Webuild is also the general contractor for the Messina Bridge, a project that had been canceled by the Monti government in 2011, but which Webuild insists it can build, even without public funds, if a political decision is taken.

Radiation Hormesis During Deep Space Travel

Krzysztof W. Fornalski of the National Centre for Nuclear Research (NCBJ), in Otwock, Poland, has addressed the challenging issue of radiation adaptation and radiation resistance during deep space travel in his recent paper published May 5 in the Journal of Space Safety Engineering.

Fornalski states that a pre-exposure to low-level radiation (e.g., the perpetual galactic cosmic rays, GCR) induces an adaptive response (hormesis), which can enhance DNA repair, improving astronauts’ health and making them more resistant to unpredictable fluxes of highly energetic particles.

A Space Drag Sail To Get Rid of Space Junk

Chinese scientists at the Shanghai Academy of Spaceflight Technology announced July 6 the launch of a first in space, a “space drag sail,” which is made to clear space junk out of orbit. It is but one-tenth the thickness of a human hair and 25 square meters in area. It attached itself to the rear of a spent Long March rocket that was floating around in orbit, spread out, and created enough drag to slow the rocket down and accelerate its fall into the atmosphere for burn-up.

Today, over 30,000 objects in low-Earth orbit are being tracked by the European Space Agency’s Space Debris Office, most no longer operational, reported Newsweek in a July 7 article on the invention. It is estimated there are around a million objects whizzing about that are too small to track, but not too small to cause significant damage to, or complete destruction of a space station or satellite, upon which Earth’s civilization depends.

Fusion Plasma Stable at 75 Million Degrees Centigrade, TAE Technologies Reports

In a July 19 press release, plasma physicists at TAE Technologies (formerly Tri Alpha Energy, Inc.) announced they have achieved temperatures greater than 75 million degrees Centigrade with their fusion research reactor named Norman. The temperature of the Sun’s core is said to be 15 million degrees.

Unveiled in 2017, Norman was initially designed to keep the plasma stable at 30 million degrees Centigrade. Improvements have since been made.

Although scientists have achieved fusion, the key goal that has never been reached is a self-sustaining fusion reaction, so that it produces more power than it requires to keep going. For example, the leading type of nuclear reactor design, the tokamak, uses power-hungry electromagnets in order to keep the plasma confined.

TAE Technologies was founded in 1998 with the purpose of developing commercial fusion power. Its current model, Norman, uses a field-reversed configuration in a cylindrical chamber, and confinement relies upon a poloidal field. It works by heating hydrogen gas to such temperatures that it becomes a plasma—a gas of positively charged ions, electrons, and the accompanying magnetic field.

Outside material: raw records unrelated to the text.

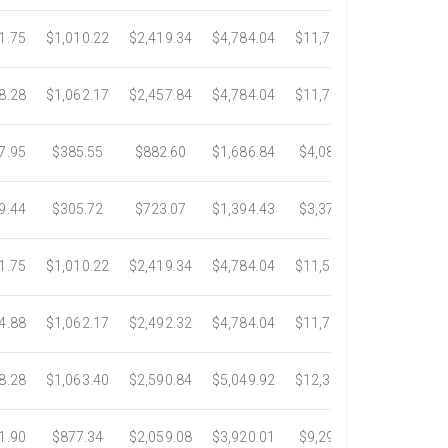
1.75
$1,010.22
$2,419.34
$4,784.04
$11,783.93
$22,533.
8.28
$1,062.17
$2,457.84
$4,784.04
$11,782.25
$22,534.
7.95
$385.55
$882.60
$1,686.84
$4,082.50
$7,389.4
9.44
$305.72
$723.07
$1,394.43
$3,371.35
$6,074.7
1.75
$1,010.22
$2,419.34
$4,784.04
$11,546.31
$20,659.
4.88
$1,062.17
$2,492.32
$4,784.04
$11,792.18
$23,245.
8.28
$1,063.40
$2,590.84
$5,049.92
$12,317.23
$23,292.
1.90
$877.34
$2,059.08
$3,920.01
$9,299.76
$17,438.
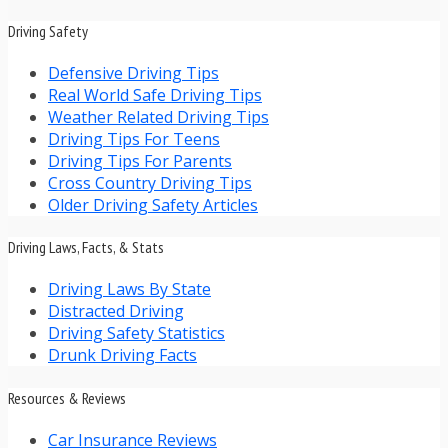
Driving Safety
Defensive Driving Tips
Real World Safe Driving Tips
Weather Related Driving Tips
Driving Tips For Teens
Driving Tips For Parents
Cross Country Driving Tips
Older Driving Safety Articles
Driving Laws, Facts, & Stats
Driving Laws By State
Distracted Driving
Driving Safety Statistics
Drunk Driving Facts
Resources & Reviews
Car Insurance Reviews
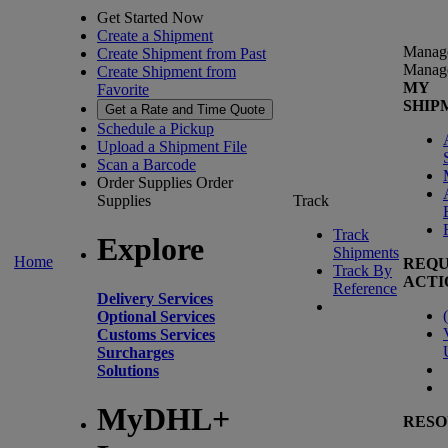
Get Started Now
Create a Shipment
Manag
Create Shipment from Past
Manag
Create Shipment from
MY
Favorite
SHIP
Get a Rate and Time Quote
Schedule a Pickup
Upload a Shipment File
Scan a Barcode
Order Supplies
Order
Supplies
Track
Track
Explore
Shipments
Home
REQU
Track By
ACTI
Reference
Delivery Services
(
Optional Services
Customs Services
Surcharges
Solutions
MyDHL+
RESO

Norman shoots two clouds of hydrogen plasma together into a central reaction chamber, where the plasma is held in place magnetically, and heated and stabilized by neutral beams.

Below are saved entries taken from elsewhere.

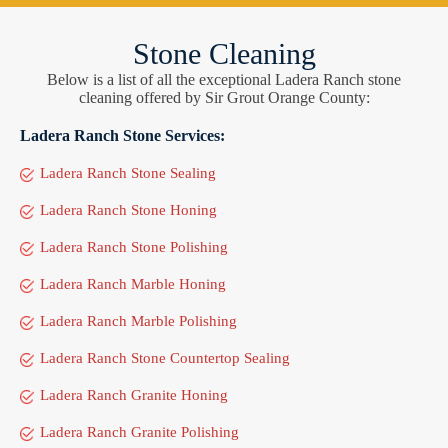
Stone Cleaning
Below is a list of all the exceptional Ladera Ranch stone
cleaning offered by Sir Grout Orange County:
Ladera Ranch Stone Services:
Ladera Ranch Stone Sealing
Ladera Ranch Stone Honing
Ladera Ranch Stone Polishing
Ladera Ranch Marble Honing
Ladera Ranch Marble Polishing
Ladera Ranch Stone Countertop Sealing
Ladera Ranch Granite Honing
Ladera Ranch Granite Polishing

Despite also needing powerful magnets, TAE says its approach is optimal because it can use a fuel mixture of hydrogen and boron that is expected to maximize the lifetime of the reactor, since very little of the energy released is carried by destructive neutrons.

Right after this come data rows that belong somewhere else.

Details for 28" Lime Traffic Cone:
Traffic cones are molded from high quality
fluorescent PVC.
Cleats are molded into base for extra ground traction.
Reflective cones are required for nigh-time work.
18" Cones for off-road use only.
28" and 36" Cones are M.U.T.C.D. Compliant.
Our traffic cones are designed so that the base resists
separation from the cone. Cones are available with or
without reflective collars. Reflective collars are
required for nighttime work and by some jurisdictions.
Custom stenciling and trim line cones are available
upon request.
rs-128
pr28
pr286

The machine is huge, measuring roughly 24 meters long, 6 meters high, and weighing about 27 metric tons. It consumes up to 750 megawatts of peak power, comparable to a utility-scale power plant.

TAE announced the temperature milestone as it closed a $250 million funding round, bringing the total invested to $1.2 billion. Its next fusion reactor model will be called Copernicus.

Said Michl Binderbauer, CEO of TAE Technologies, in a press release:

“The caliber and interest of our investors validates our significant technical progress and supports our goal to begin commercialization of fusion by the end of this decade. Global electricity demand is growing exponentially, and we have a moral obligation to do our utmost to develop a baseload power solution that is safe, carbon-free, and economically viable.”